Local authorities have an “opportunity to lead” on producing a new generation of council homes in the post-pandemic era, the Voice of Authority webinar has heard.
Leading figures from three London boroughs joined Oliver Maury, partner at Montagu Evans, to talk about a renewed enthusiasm and emphasis on housebuilding.
Cllr Peter Mason, cabinet member for housing, planning, and transformation at Ealing Council, said local authorities have gone through a “decade of decline” but asserted that the post-coronavirus landscape has presented a “significant opportunity” around council houses.
“We’ve got an opportunity to lead and restore the stock we have historically lost over a very long time because of things like Right to Buy”, he told the webinar.
Councillor Nesil Caliskan, leader of Enfield Council, agreed that political leaders “have to lead” in the housing sector, with injections of funding and collaborative partnerships with other councils and the private sector.
“Going forward we will have to continue to play a central role”, she said, pointing out that Enfield is already engaged in major homebuilding and estate renewal projects.
“We have, as a local authority, recognised that we had to lead, had to lead housing development ourselves, crucially not just for the numbers because we need more – but also because some of our poorest estates that are desperate for renewal will only ever be done if the local authorities lead on it.”
Cllr Caliskan said councils as well as businesses are currently re-evaluating their assets and projects for the post Covid-19 era to see if the pandemic has altered work practices and will change the way buildings are used.
“For institutions like councils and big employers, there are some real tangible decisions to be made now”, she said.
Councillor Alison Butler, deputy leader of Croydon Council, said she believes local authorities “will be essential to delivering housing, development confidence and certainty” in the next coming months and years.
She said central government and the Greater London Authority must “play a part”, calling for increased grant levels, long-term funding partnerships, and support schemes for vulnerable people.
She added that the coronavirus crisis has revealed a “new willingness” for different councils to work together to deliver on their housing needs.
Cllr Mason suggested that private developers who are struggling for work at the moment could consider assisting councils on schemes that are in the works.
“Lend us your planners, your architects, your development professionals”, he suggested.
“If you are slowing down, then we will have them please.
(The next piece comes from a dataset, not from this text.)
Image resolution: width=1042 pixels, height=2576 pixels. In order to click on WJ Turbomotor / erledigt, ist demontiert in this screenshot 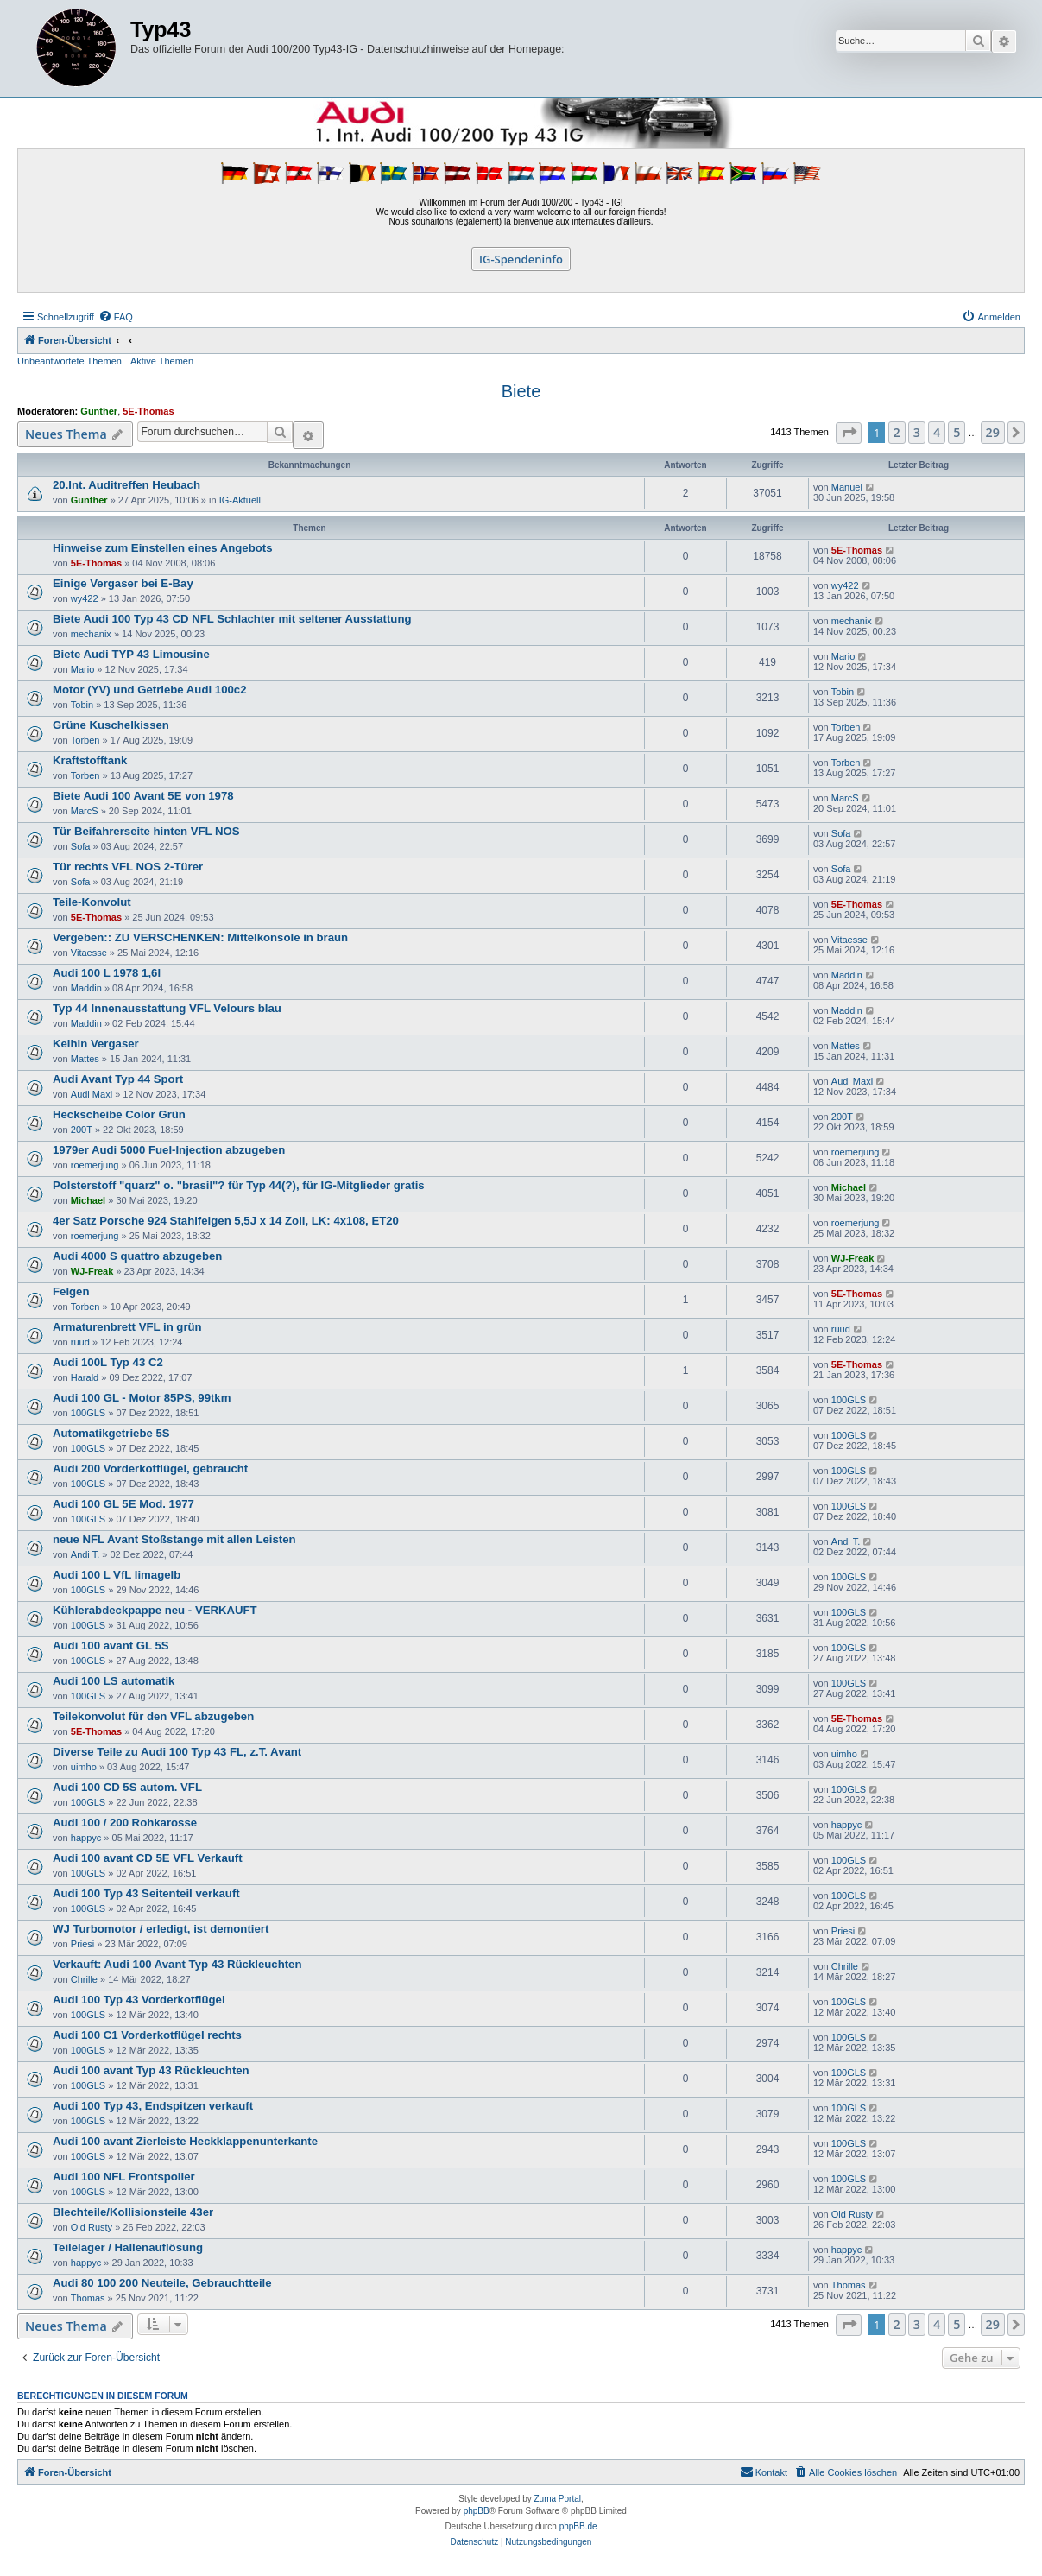, I will do `click(160, 1928)`.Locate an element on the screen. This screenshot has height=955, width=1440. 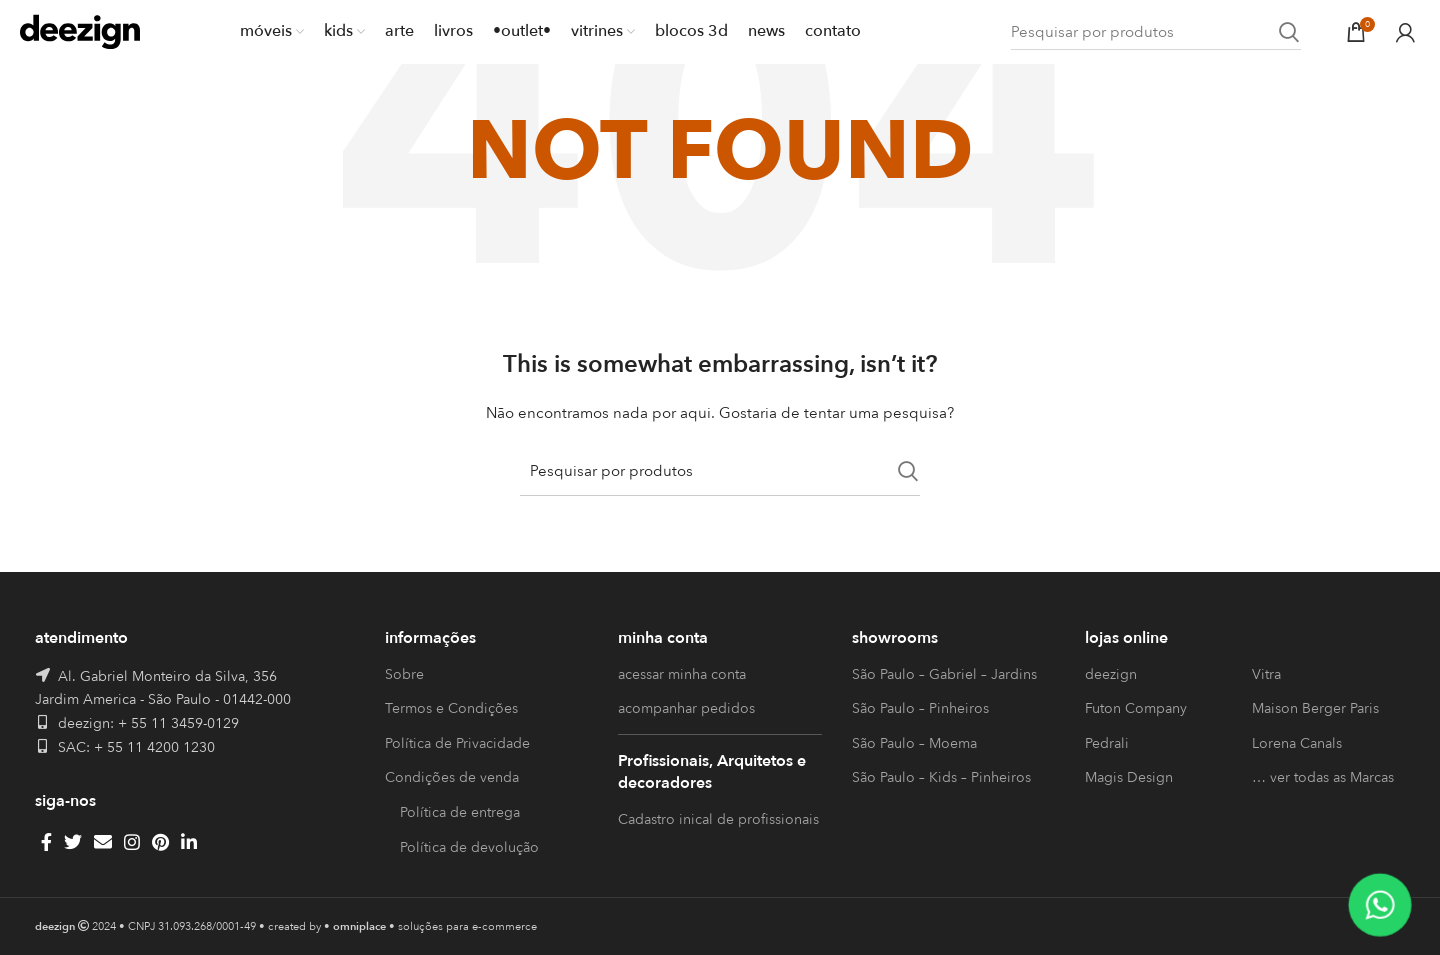
Pedrali is located at coordinates (1107, 743).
We can certainly put them on projects and give them quite a lot of activity to do.”
Maury, from webinar partners Montagu Evans, said the private sector is seeing “a great opportunity ahead” on council housing, but agreed that local authorities may the ones leading the way.
“I think people are expecting councils to step in to facilitate housing delivery”, he said. “The private sector going forward, with uncertainty around the private sales market, uncertainty around shared ownership and intermediate ownership tenures, they see the public sector as a vital source of work churn, land, construction, and opportunities.”
He urged political leaders to consider the “full suite of opportunities of unlocking housing”, and added: “The private sector is excited about that.”